Change for the sake of change is not a good way to run a company. Truly it’s not even a good way to run a team within a company. Constant unnecessary change will drain a teams energy. It will prevent Agile teams from becoming high-performing.
By that same token never changing is an even bigger failure. The real trick is to do the right amount of change at the right time for the right reasons. This is what we deal with as we try to become more Agile. Every situation is different and I am not going to pretend to have all those answers. What I do know is that there are some general guidelines to help us create an approach to implementing Agile based on how ready the organization may be for change.
When things are great nobody sees a need to change.
There is even a name for this with a highly respected book behind it: “The Innovator’s Dilemma“. The basic gist of it is that when things are going great for companies they will tend to keep doing what they are doing. This will prevent them from focusing effort on the future needs of their customers. Lack of change to address future client needs ultimately results in loss of business.
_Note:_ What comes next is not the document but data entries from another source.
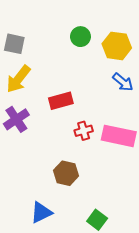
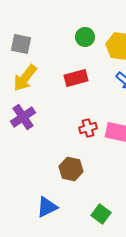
red rectangle: (61, 101) -> (76, 78), moved

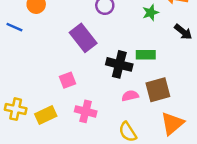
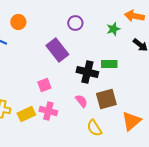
brown square: (158, 90) -> (106, 99), moved
pink semicircle: (130, 96) -> (81, 101), moved, turned 64
pink cross: (86, 111) -> (48, 111), moved

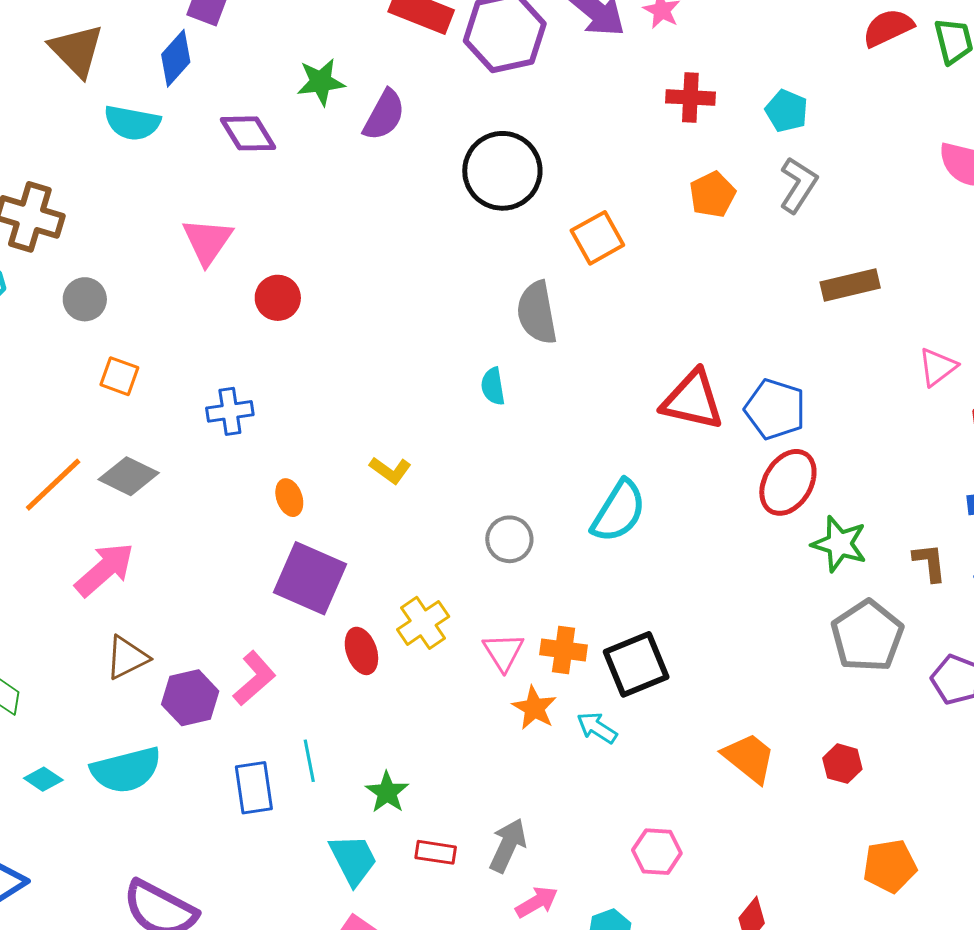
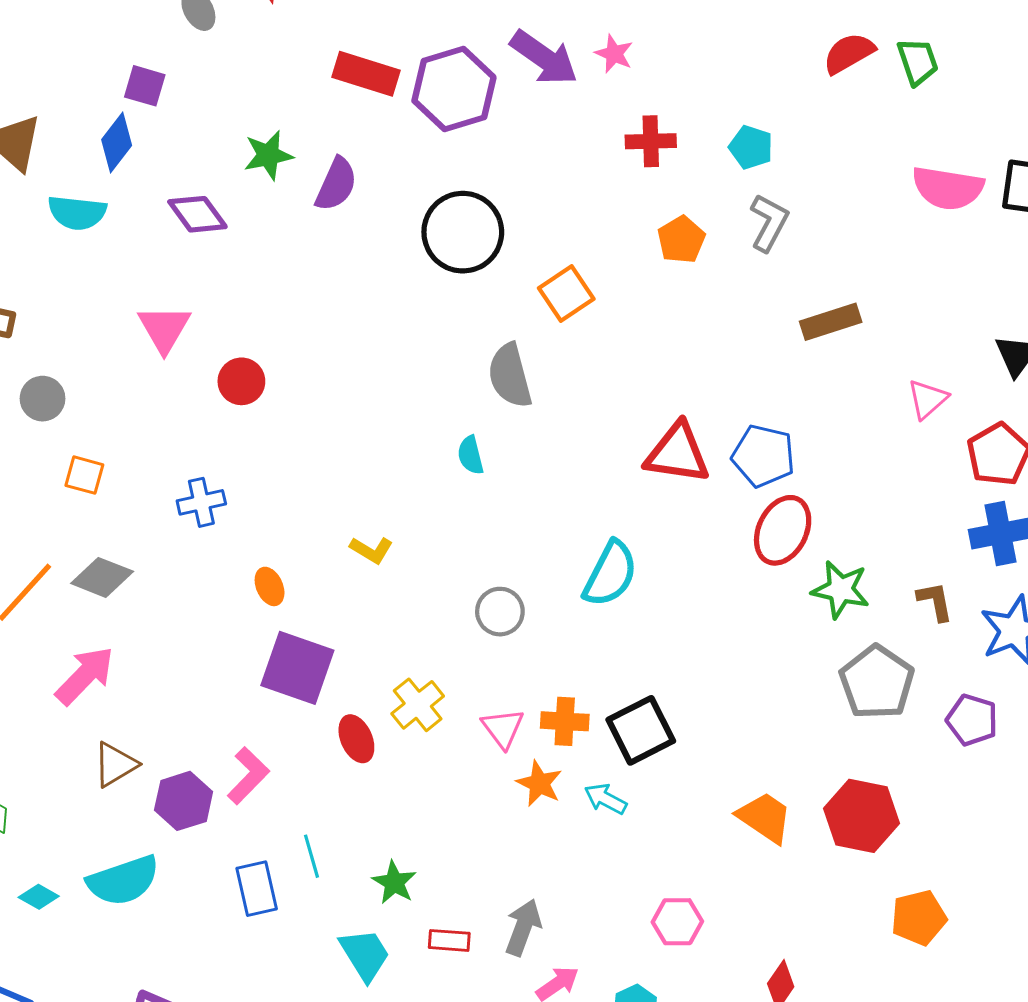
red hexagon: (842, 764) -> (862, 816), size x1.8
In the same way, a project that is going well has a high chance of the process behind it becoming a sacred cow that nobody is allowed to change. The reason this is bad for a change agent is that change will be resisted. While change for changes sake is bad, the idea is that it gets taken too far and results in stagnation.
In doing a project with an Agile mindset we are looking to constantly improve the process which will result in an improved product. Process improvement is almost always possible save in cases of extreme regulation. As such we need to fight the idea that since the project is going well and the customer seems happy right now the process cannot change.
We can bring small changes forward as optimization opportunities. Instead of selling Agile as a solution to a problem sell it as a way to retain and attract the best talent. One of the most important is to get buy-in from someone with the authority to allow a test run with a small group.
When things are bad everybody has a solution.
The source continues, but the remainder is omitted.